Dataset entries
********************
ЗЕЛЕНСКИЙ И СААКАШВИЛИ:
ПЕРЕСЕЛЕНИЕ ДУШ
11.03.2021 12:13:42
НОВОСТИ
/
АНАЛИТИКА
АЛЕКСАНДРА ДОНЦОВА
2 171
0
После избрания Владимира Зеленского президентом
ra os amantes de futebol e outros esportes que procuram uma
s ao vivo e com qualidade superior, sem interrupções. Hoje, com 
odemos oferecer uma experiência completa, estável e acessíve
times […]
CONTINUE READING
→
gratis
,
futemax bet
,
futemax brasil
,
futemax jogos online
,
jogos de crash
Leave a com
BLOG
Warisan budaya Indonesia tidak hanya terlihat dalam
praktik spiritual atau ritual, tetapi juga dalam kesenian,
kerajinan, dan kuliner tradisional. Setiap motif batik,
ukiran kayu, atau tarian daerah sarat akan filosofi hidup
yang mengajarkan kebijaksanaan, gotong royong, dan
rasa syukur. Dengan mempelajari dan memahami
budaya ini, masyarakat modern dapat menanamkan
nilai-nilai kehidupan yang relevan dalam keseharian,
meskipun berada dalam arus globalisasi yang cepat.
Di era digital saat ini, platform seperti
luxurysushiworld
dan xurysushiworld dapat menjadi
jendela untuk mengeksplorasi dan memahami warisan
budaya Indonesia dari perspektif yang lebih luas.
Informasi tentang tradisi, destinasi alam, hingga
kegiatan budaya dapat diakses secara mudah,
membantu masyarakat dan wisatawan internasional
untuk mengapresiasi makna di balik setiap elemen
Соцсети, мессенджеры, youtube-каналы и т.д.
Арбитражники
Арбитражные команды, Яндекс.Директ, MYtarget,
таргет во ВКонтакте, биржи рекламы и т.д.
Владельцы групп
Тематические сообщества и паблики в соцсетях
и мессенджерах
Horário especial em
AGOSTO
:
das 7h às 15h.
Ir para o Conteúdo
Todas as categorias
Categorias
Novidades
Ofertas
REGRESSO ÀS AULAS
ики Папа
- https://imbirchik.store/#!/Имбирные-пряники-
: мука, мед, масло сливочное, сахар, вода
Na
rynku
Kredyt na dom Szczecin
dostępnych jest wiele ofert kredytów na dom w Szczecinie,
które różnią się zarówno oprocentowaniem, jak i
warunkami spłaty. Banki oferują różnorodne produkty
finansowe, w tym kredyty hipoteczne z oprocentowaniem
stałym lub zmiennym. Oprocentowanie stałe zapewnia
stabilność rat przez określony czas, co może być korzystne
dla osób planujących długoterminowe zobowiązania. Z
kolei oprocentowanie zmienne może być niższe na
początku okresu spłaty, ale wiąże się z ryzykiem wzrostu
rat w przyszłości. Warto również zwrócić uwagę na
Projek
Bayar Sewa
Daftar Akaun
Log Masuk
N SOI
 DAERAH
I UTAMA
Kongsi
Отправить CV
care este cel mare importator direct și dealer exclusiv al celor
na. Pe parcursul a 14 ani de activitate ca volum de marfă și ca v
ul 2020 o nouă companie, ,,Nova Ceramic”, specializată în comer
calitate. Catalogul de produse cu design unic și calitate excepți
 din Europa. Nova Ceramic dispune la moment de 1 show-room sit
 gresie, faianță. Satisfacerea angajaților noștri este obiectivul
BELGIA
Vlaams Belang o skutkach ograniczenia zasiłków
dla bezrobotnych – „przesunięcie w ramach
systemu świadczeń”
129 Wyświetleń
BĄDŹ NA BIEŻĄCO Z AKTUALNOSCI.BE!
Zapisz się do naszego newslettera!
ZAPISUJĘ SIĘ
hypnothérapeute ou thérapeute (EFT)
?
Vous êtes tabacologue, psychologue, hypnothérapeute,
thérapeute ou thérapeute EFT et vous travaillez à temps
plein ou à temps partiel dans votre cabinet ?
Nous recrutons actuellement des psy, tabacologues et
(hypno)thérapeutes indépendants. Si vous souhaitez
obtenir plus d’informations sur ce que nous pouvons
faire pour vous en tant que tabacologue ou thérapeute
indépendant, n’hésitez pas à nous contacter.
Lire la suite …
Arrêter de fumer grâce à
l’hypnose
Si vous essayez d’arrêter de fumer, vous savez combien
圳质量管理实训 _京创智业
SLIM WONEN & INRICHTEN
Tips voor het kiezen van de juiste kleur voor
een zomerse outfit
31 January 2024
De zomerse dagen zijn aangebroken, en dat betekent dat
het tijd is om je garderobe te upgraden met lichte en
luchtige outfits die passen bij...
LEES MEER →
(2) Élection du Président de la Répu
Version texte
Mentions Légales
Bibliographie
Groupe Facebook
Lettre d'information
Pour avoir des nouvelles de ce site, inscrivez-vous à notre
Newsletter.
********************
## Activity
Your answer must be a single number: the count of lines above that hold the word "masyarakat".

## Answer space
2